Vale a pena conferir:
Extraído de: https://heitorfreddo.wordpress.com/2016/05/31/de-lucas-perdomo-a-rodrigao/
DE LUCAS PERDOMO A RODRIGÃO
Ontem a palavra futebol entrou no noticiário policial com a prisão de Lucas Perdomo, jogador do Boavista suspeito de participar de um dos crimes mais assustadores dos últimos tempos – o estupro coletivo de uma adolescente de 16 anos.
Enquanto boa parte da sociedade ainda tenta encontrar uma brecha para culpar a vítima – comportamento típico da cultura do estupro que vigora no país -, pouco se discute sobre o que leva um ser humano a ter uma atitude tão nojenta. Nesse caso específico, estamos falando de uma das profissões mais badaladas na hora de encontrar uma parceira.
Um jogador de 20 anos apadrinhado pelo mega astro Seedorf. Atleta do Boavista, mas observado por outros clubes como o Audax em São Paulo e o Botafogo no Rio de Janeiro.. Uma vida jogada no lixo por culpa única e exclusiva dele. Não digam que foram as más companhias, porque ele não estava obrigado naquele quarto. Não tratem como uma armação, porque foram os estupradores quem filmaram e espalharam o vídeo de uma menina desacordada na cama enquanto eles (incluindo o jogador Lucas) passam as mãos nas partes íntimas dela – se você não sabe, isso já é um estupro.

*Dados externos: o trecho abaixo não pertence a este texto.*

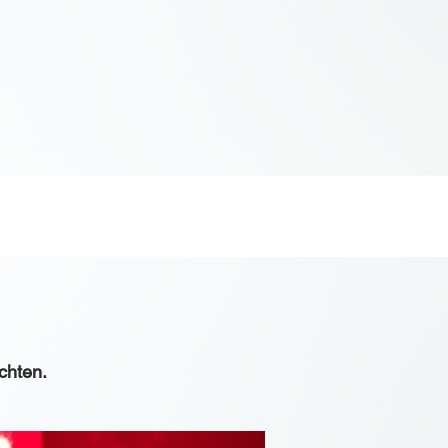
chten.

Mas no mesmo dia em que o futebol perdeu um jogador promissor, preparado desde criança para ser atleta de alto rendimento, uma história exatamente oposta desse esporte veio à tona. Um caminho de superação, força de vontade, determinação e a realização de um sonho. Uma carreira construída sem ajuda de ninguém e sem nenhuma perspectiva de sucesso.
Em 2013 Rodrigão era um atacante de futebol amador. Com porte físico de centroavante, o rapaz de 19 anos era estrela nos campos de várzea da Bahia. Uma diversão aos finais de semana para quem ganhava a vida trabalhando como pintor de paredes.
É óbvio que desde menino, Rodrigão sempre sonhou em ser jogador profissional. Mas como apostar nesse sonho e viver fora de casa quando desde criança você é um dos responsáveis por garantir o sustento da família e o pagamento do aluguel?
A diversão do final de semana falou mais alto. Em 2013 olheiros do Democrata de Governador Valadares em Minas Gerais descobriram Rodrigão jogando no futebol amador da Bahia e o convidaram para um teste no clube. Eu juro que eu queria esses olheiros para o meu time.
Rodrigão se profissionalizou, foi contratado pelo Boa Esporte (a quarta força do futebol mineiro) e esse ano foi vendido ao Campinense da Paraíba, onde em menos de 5 meses se tornou o maior goleador do país com 18 gols que levaram o Campinense a mais uma final estadual.
Três anos depois do inesperado convite no futebol amador, Rodrigão é o novo reforço do Santos Futebol Clube. O jovem pintor de paredes vai vestir uma das camisas mais importantes do futebol mundial. E na sua chegada, deixa claro qual seu principal objetivo. Não é fazer fama, nem comprar um carrão de luxo ou ser fotografado pelo Ego aos beijos com uma Panicat. Rodrigão que comprar uma casa própria para a família e ter a segurança de que, se o sonho do Cinderella de chuteiras for interrompido, a carreira não terá sido em vão.
Impossível não lembrar da história de outro guerreiro da bola. Grafite, o artilheiro do Campeonato Brasileiro pelo Santa Cruz, começou a carreira de jogador de futebol aos 21 anos. Antes, Edinaldo era vendedor de sacos de lixo de porta em porta e jogava por prazer no futebol amador aqui da nossa região. Assim nasceu um campeão da Libertadores, campeão e ídolo na Alemanha, jogador de seleção brasileira em Copa do Mundo e maior ídolo da história do Santa Cruz.
São histórias assim que fazem as esperanças serem renovadas no futebol. Numa época de jogadores mimados, blindados por todo tipo de assessor e parte da geração mimimi, temos ainda atletas que brilham os olhos ao receberem um convite de um clube grande. Numa fase de atletas preocupados com o status nas redes sociais, ainda temos guerreiros que sonham com uma casa própria.
Numa época de Lucas Perdomo, que bom que ainda temos Rodrigo.